Гвоздем программы нашей экскурсии были обезьяны. Несколько экипажей поднялись на верхушку скалы, где и остановились. На верху были уже Гриноллы с мисс Рандл, они поприветствовали нас.

Нам с трудом приходилось удерживать мальчиков подальше от обезьян, таких озорных и бойких. Наш извозчик предупредил нас не приближаться к ним, так как они могут украсть перчатки и даже шляпы. Мне доставляло истинное удовольствие наблюдать за тем, как веселились мальчики. Они перешептывались и фыркали, я лишь боялась, что кто-нибудь подговорит другого на какую-нибудь выходку.
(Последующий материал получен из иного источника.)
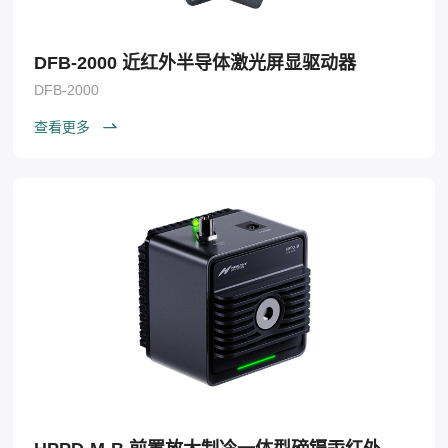
DFB-2000 近红外半导体激光屏显驱动器
DFB-2000
查看更多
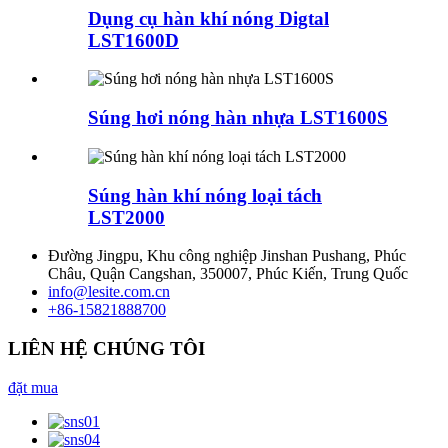
Dụng cụ hàn khí nóng Digtal
LST1600D
Súng hơi nóng hàn nhựa LST1600S
Súng hàn khí nóng loại tách
LST2000
Đường Jingpu, Khu công nghiệp Jinshan Pushang, Phúc
Châu, Quận Cangshan, 350007, Phúc Kiến, Trung Quốc
info@lesite.com.cn
+86-15821888700
LIÊN HỆ CHÚNG TÔI
đặt mua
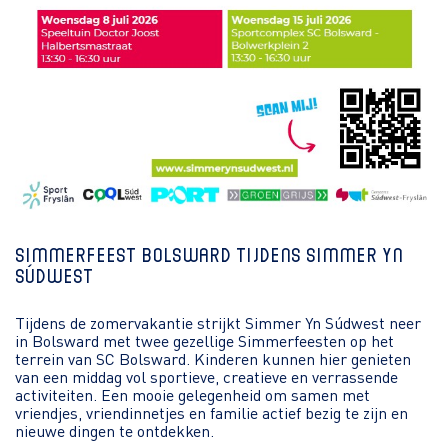
Simmerfeest Bolsward tijdens Simmer Yn
Súdwest
Tijdens de zomervakantie strijkt Simmer Yn Súdwest neer
in Bolsward met twee gezellige Simmerfeesten op het
terrein van SC Bolsward. Kinderen kunnen hier genieten
van een middag vol sportieve, creatieve en verrassende
activiteiten. Een mooie gelegenheid om samen met
vriendjes, vriendinnetjes en familie actief bezig te zijn en
nieuwe dingen te ontdekken.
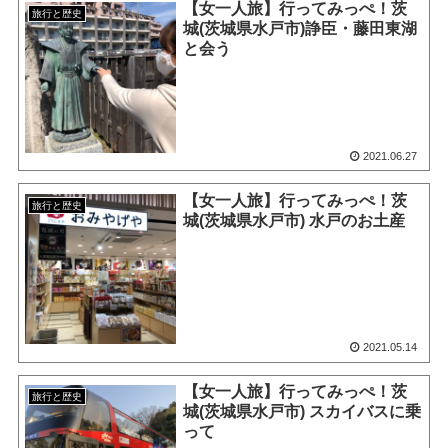
【女一人旅】行ってみっぺ！茨
旅行と歴史
城(茨城県水戸市)諍臣・藤田東湖
と会う
2021.06.27
【女一人旅】行ってみっぺ！茨
旅行と歴史
城(茨城県水戸市) 水戸のお土産
2021.05.14
【女一人旅】行ってみっぺ！茨
旅行と歴史
城(茨城県水戸市) スカイバスに乗
って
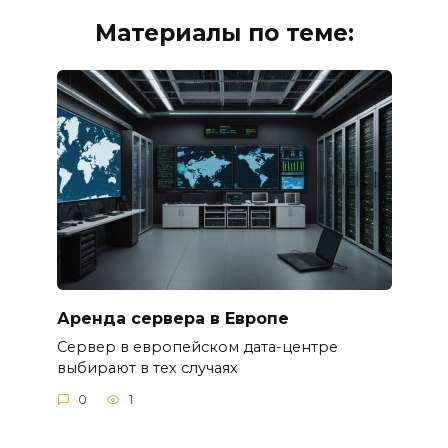
Материалы по теме:
Аренда сервера в Европе
Сервер в европейском дата-центре
выбирают в тех случаях
0
1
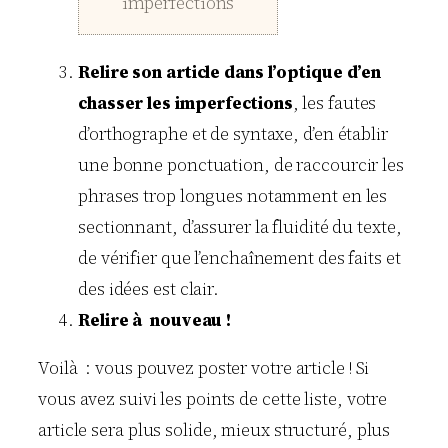
imperfections
Relire son article dans l’optique d’en
chasser les imperfections
, les fautes
d’orthographe et de syntaxe, d’en établir
une bonne ponctuation, de raccourcir les
phrases trop longues notamment en les
sectionnant, d’assurer la fluidité du texte,
de vérifier que l’enchaînement des faits et
des idées est clair.
Relire à nouveau !
Voilà : vous pouvez poster votre article ! Si
vous avez suivi les points de cette liste, votre
article sera plus solide, mieux structuré, plus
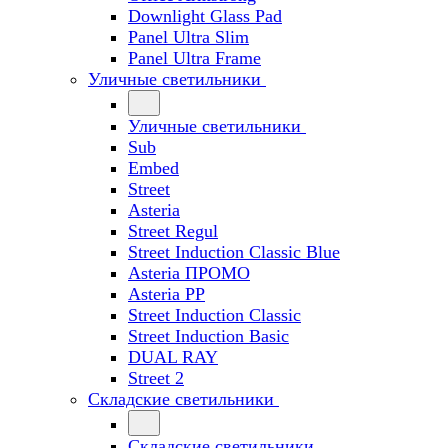
Downlight Glass Pad
Panel Ultra Slim
Panel Ultra Frame
Уличные светильники
Уличные светильники
Sub
Embed
Street
Asteria
Street Regul
Street Induction Classic Blue
Asteria ПРОМО
Asteria PP
Street Induction Classic
Street Induction Basic
DUAL RAY
Street 2
Складские светильники
Складские светильники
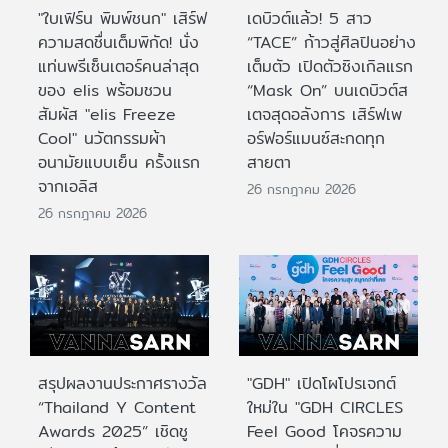
"ใบเฟิร์น พิมพ์ชนก" เสิร์ฟ
เดบิวต์แล้ว! 5 สาว
ความสดชื่นเต็มพิกัด! นั่ง
“TACE” ก้าวสู่ศิลปินอย่าง
แท่นพรีเซ็นเตอร์คนล่าสุด
เต็มตัว เปิดตัวซิงเกิลแรก
ของ elis พร้อมชวน
“Mask On” บนเดบิวต์ส
สัมผัส "elis Freeze
เตจสุดอลังการ เสิร์ฟเพ
Cool" นวัตกรรมผ้า
อร์ฟอร์แมนซ์สะกดทุก
อนามัยแบบเย็น ครั้งแรก
สายตา
จากเอลิส
26 กรกฎาคม 2026
26 กรกฎาคม 2026
สรุปผลงานประกาศรางวัล
"GDH" เปิดโผโปรเจกต์
“Thailand Y Content
ใหม่ใน "GDH CIRCLES
Awards 2025” เชิดชู
Feel Good โคจรความ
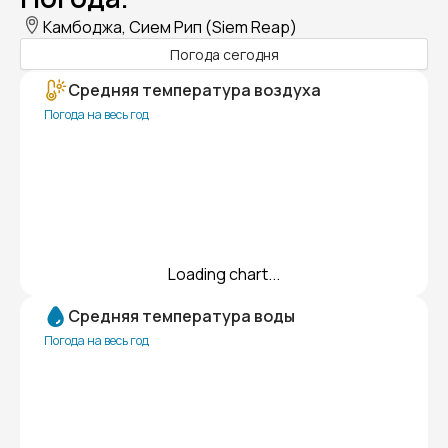
Камбоджа, Сием Рип (Siem Reap)
Погода сегодня
Средняя температура воздуха
Погода на весь год
Loading chart...
Средняя температура воды
Погода на весь год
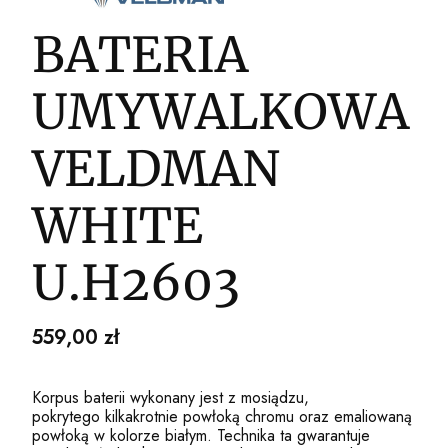
BATERIA
UMYWALKOWA
VELDMAN
WHITE
U.H2603
Cena
559,00 zł
Korpus baterii wykonany jest z mosiądzu,
pokrytego kilkakrotnie powłoką chromu oraz emaliowaną
powłoką w kolorze białym. Technika ta gwarantuje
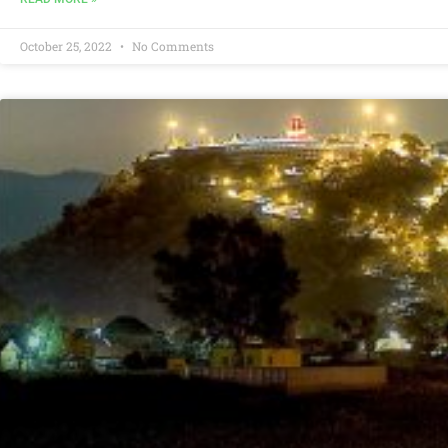
October 25, 2022
No Comments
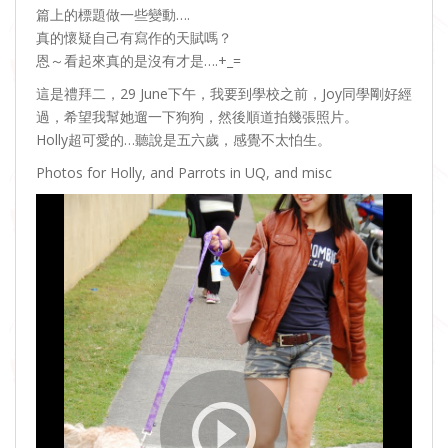
篇上的標題做一些變動….
真的懷疑自己有寫作的天賦嗎？
恩～看起來真的是沒有才是….+_=
這是禮拜二，29 June下午，我要到學校之前，Joy同學剛好經
過，希望我幫她遛一下狗狗，然後順道拍幾張照片。
Holly超可愛的…聽說是五六歲，感覺不太怕生。
Photos for Holly, and Parrots in UQ, and misc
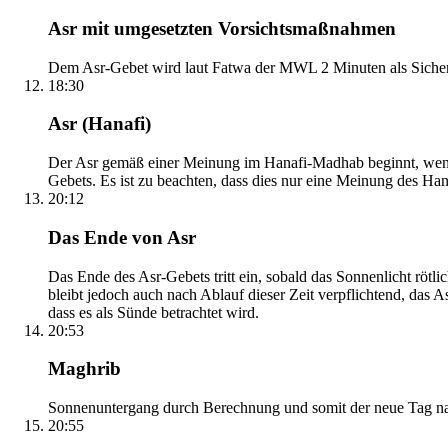
Asr mit umgesetzten Vorsichtsmaßnahmen
Dem Asr-Gebet wird laut Fatwa der MWL 2 Minuten als Sicher
18:30
Asr (Hanafi)
Der Asr gemäß einer Meinung im Hanafi-Madhab beginnt, wenn 
Gebets. Es ist zu beachten, dass dies nur eine Meinung des Ha
20:12
Das Ende von Asr
Das Ende des Asr-Gebets tritt ein, sobald das Sonnenlicht rötl
bleibt jedoch auch nach Ablauf dieser Zeit verpflichtend, das 
dass es als Sünde betrachtet wird.
20:53
Maghrib
Sonnenuntergang durch Berechnung und somit der neue Tag nach
20:55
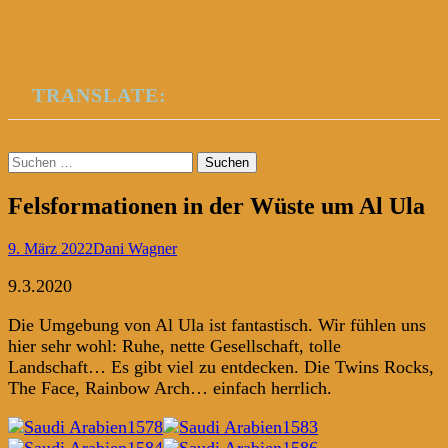
TRANSLATE:
Suchen
nach:
Felsformationen in der Wüste um Al Ula
9. März 2022
Dani Wagner
9.3.2020
Die Umgebung von Al Ula ist fantastisch. Wir fühlen uns
hier sehr wohl: Ruhe, nette Gesellschaft, tolle
Landschaft… Es gibt viel zu entdecken. Die Twins Rocks,
The Face, Rainbow Arch… einfach herrlich.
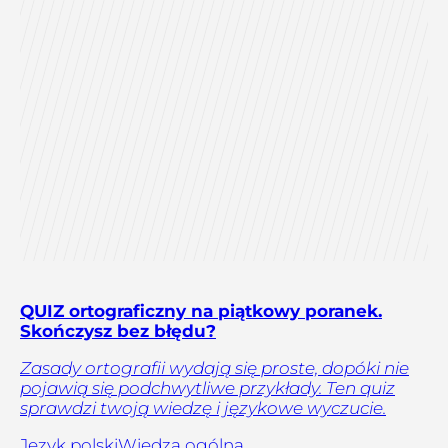
QUIZ ortograficzny na piątkowy poranek.
Skończysz bez błędu?
Zasady ortografii wydają się proste, dopóki nie
pojawią się podchwytliwe przykłady. Ten quiz
sprawdzi twoją wiedzę i językowe wyczucie.
Język polski
Wiedza ogólna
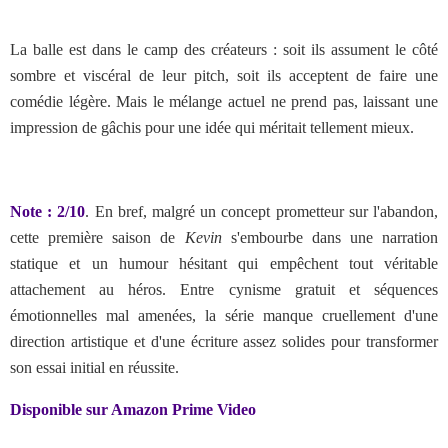
La balle est dans le camp des créateurs : soit ils assument le côté
sombre et viscéral de leur pitch, soit ils acceptent de faire une
comédie légère. Mais le mélange actuel ne prend pas, laissant une
impression de gâchis pour une idée qui méritait tellement mieux.
Note : 2/10
. En bref,
malgré un concept prometteur sur l'abandon,
cette première saison de
Kevin
s'embourbe dans une narration
statique et un humour hésitant qui empêchent tout véritable
attachement au héros. Entre cynisme gratuit et séquences
émotionnelles mal amenées, la série manque cruellement d'une
direction artistique et d'une écriture assez solides pour transformer
son essai initial en réussite.
Disponible sur Amazon Prime Video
Мы стояли и смотрели на ужимки этих маленьких зверьков, как вдруг один из них сбежал со склона выше, держа во рту зеленый шарф. Раздался взрыв смеха. Оглянувшись, я увидела Рекса и Чантел. Они были вместе, он держал ее под руку, они хохотали, и я поняла, что обезьяна утащила ее шарф.

Значит, они пошли гулять вместе. Радость от прогулки у меня тут же улетучилась. Мне пришла в голову мысль, что ей придется познать боль, сильную боль, потому что леди Кредитон никогда не допустит этого, к тому же он едет делать предложение мисс Деррингам.

Мы вернулись в гавань, я старалась не показать, что у меня испортилось настроение.